Each line containing the word "Coach" must be copied from the material below.

***** DATA SHOWN *****

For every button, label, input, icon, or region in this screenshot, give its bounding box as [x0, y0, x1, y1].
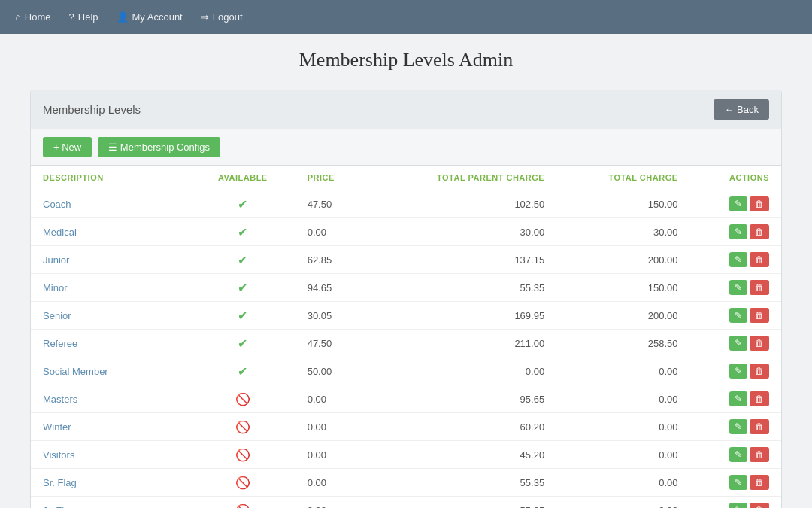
- cell-actions: ✎ 🗑: [690, 441, 781, 469]
- cell-price: 0.00: [295, 497, 368, 509]
- edit-button[interactable]: ✎: [729, 280, 747, 295]
- edit-button[interactable]: ✎: [729, 364, 747, 379]
- edit-button[interactable]: ✎: [729, 308, 747, 323]
- cell-price: 0.00: [295, 441, 368, 469]
- cell-total-charge: 0.00: [556, 413, 689, 441]
- delete-button[interactable]: 🗑: [750, 280, 769, 295]
- table-row: Masters 🚫 0.00 95.65 0.00 ✎ 🗑: [31, 385, 781, 413]
- edit-button[interactable]: ✎: [729, 475, 747, 490]
- cell-total-parent-charge: 0.00: [368, 357, 556, 385]
- cell-description: Coach: [31, 190, 190, 218]
- cell-available: ✔: [190, 330, 295, 357]
- cell-actions: ✎ 🗑: [690, 413, 781, 441]
- edit-button[interactable]: ✎: [729, 447, 747, 462]
- cell-total-charge: 0.00: [556, 497, 689, 509]
- col-total-charge: Total Charge: [556, 166, 689, 190]
- cell-available: ✔: [190, 218, 295, 246]
- home-icon: ⌂: [15, 11, 21, 23]
- cell-description: Sr. Flag: [31, 469, 190, 497]
- delete-button[interactable]: 🗑: [750, 364, 769, 379]
- col-description: Description: [31, 166, 190, 190]
- available-no-icon: 🚫: [235, 449, 250, 461]
- edit-button[interactable]: ✎: [729, 503, 747, 508]
- col-actions: Actions: [690, 166, 781, 190]
- available-yes-icon: ✔: [238, 226, 247, 239]
- cell-available: ✔: [190, 246, 295, 274]
- cell-actions: ✎ 🗑: [690, 218, 781, 246]
- edit-button[interactable]: ✎: [729, 336, 747, 351]
- delete-button[interactable]: 🗑: [750, 419, 769, 434]
- logout-icon: ⇒: [201, 11, 209, 23]
- nav-logout[interactable]: ⇒ Logout: [201, 11, 243, 23]
- cell-actions: ✎ 🗑: [690, 330, 781, 357]
- navbar: ⌂ Home ? Help 👤 My Account ⇒ Logout: [0, 0, 812, 34]
- edit-button[interactable]: ✎: [729, 391, 747, 406]
- membership-levels-card: Membership Levels ← Back + New ☰ Members…: [30, 90, 782, 508]
- delete-button[interactable]: 🗑: [750, 391, 769, 406]
- col-price: Price: [295, 166, 368, 190]
- cell-price: 0.00: [295, 218, 368, 246]
- cell-actions: ✎ 🗑: [690, 302, 781, 330]
- card-header: Membership Levels ← Back: [31, 90, 781, 129]
- edit-button[interactable]: ✎: [729, 252, 747, 267]
- cell-total-parent-charge: 55.35: [368, 497, 556, 509]
- cell-total-charge: 200.00: [556, 302, 689, 330]
- delete-button[interactable]: 🗑: [750, 447, 769, 462]
- cell-price: 0.00: [295, 413, 368, 441]
- cell-actions: ✎ 🗑: [690, 469, 781, 497]
- cell-actions: ✎ 🗑: [690, 246, 781, 274]
- table-row: Sr. Flag 🚫 0.00 55.35 0.00 ✎ 🗑: [31, 469, 781, 497]
- back-button[interactable]: ← Back: [714, 99, 769, 120]
- table-header: Description Available Price Total Parent…: [31, 166, 781, 190]
- cell-description: Junior: [31, 246, 190, 274]
- table-row: Jr. Flag 🚫 0.00 55.35 0.00 ✎ 🗑: [31, 497, 781, 509]
- table-row: Coach ✔ 47.50 102.50 150.00 ✎ 🗑: [31, 190, 781, 218]
- table-row: Visitors 🚫 0.00 45.20 0.00 ✎ 🗑: [31, 441, 781, 469]
- edit-button[interactable]: ✎: [729, 224, 747, 239]
- nav-home[interactable]: ⌂ Home: [15, 11, 51, 23]
- cell-price: 50.00: [295, 357, 368, 385]
- available-yes-icon: ✔: [238, 365, 247, 378]
- table-body: Coach ✔ 47.50 102.50 150.00 ✎ 🗑 Medical …: [31, 190, 781, 509]
- nav-my-account[interactable]: 👤 My Account: [117, 11, 183, 23]
- cell-description: Visitors: [31, 441, 190, 469]
- membership-configs-button[interactable]: ☰ Membership Configs: [98, 137, 220, 157]
- cell-available: ✔: [190, 357, 295, 385]
- cell-description: Minor: [31, 274, 190, 302]
- cell-total-charge: 200.00: [556, 246, 689, 274]
- new-button[interactable]: + New: [43, 137, 92, 157]
- cell-total-charge: 0.00: [556, 441, 689, 469]
- delete-button[interactable]: 🗑: [750, 308, 769, 323]
- delete-button[interactable]: 🗑: [750, 475, 769, 490]
- cell-available: 🚫: [190, 413, 295, 441]
- cell-description: Winter: [31, 413, 190, 441]
- col-total-parent-charge: Total Parent Charge: [368, 166, 556, 190]
- available-no-icon: 🚫: [235, 476, 250, 489]
- cell-price: 62.85: [295, 246, 368, 274]
- delete-button[interactable]: 🗑: [750, 252, 769, 267]
- cell-description: Social Member: [31, 357, 190, 385]
- cell-total-charge: 30.00: [556, 218, 689, 246]
- delete-button[interactable]: 🗑: [750, 336, 769, 351]
- cell-available: ✔: [190, 190, 295, 218]
- available-yes-icon: ✔: [238, 337, 247, 350]
- cell-price: 0.00: [295, 385, 368, 413]
- edit-button[interactable]: ✎: [729, 196, 747, 211]
- delete-button[interactable]: 🗑: [750, 503, 769, 508]
- table-row: Winter 🚫 0.00 60.20 0.00 ✎ 🗑: [31, 413, 781, 441]
- cell-price: 0.00: [295, 469, 368, 497]
- nav-help[interactable]: ? Help: [69, 11, 98, 23]
- cell-total-parent-charge: 211.00: [368, 330, 556, 357]
- cell-available: 🚫: [190, 385, 295, 413]
- delete-button[interactable]: 🗑: [750, 196, 769, 211]
- available-no-icon: 🚫: [235, 393, 250, 406]
- cell-description: Medical: [31, 218, 190, 246]
- cell-price: 47.50: [295, 190, 368, 218]
- cell-available: 🚫: [190, 469, 295, 497]
- cell-price: 94.65: [295, 274, 368, 302]
- col-available: Available: [190, 166, 295, 190]
- cell-total-parent-charge: 95.65: [368, 385, 556, 413]
- table-row: Junior ✔ 62.85 137.15 200.00 ✎ 🗑: [31, 246, 781, 274]
- delete-button[interactable]: 🗑: [750, 224, 769, 239]
- edit-button[interactable]: ✎: [729, 419, 747, 434]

*****

#### [ANSWER BELOW]
- cell-description: Coach: [31, 190, 190, 218]
- table-row: Coach ✔ 47.50 102.50 150.00 ✎ 🗑: [31, 190, 781, 218]
- table-body: Coach ✔ 47.50 102.50 150.00 ✎ 🗑 Medical …: [31, 190, 781, 509]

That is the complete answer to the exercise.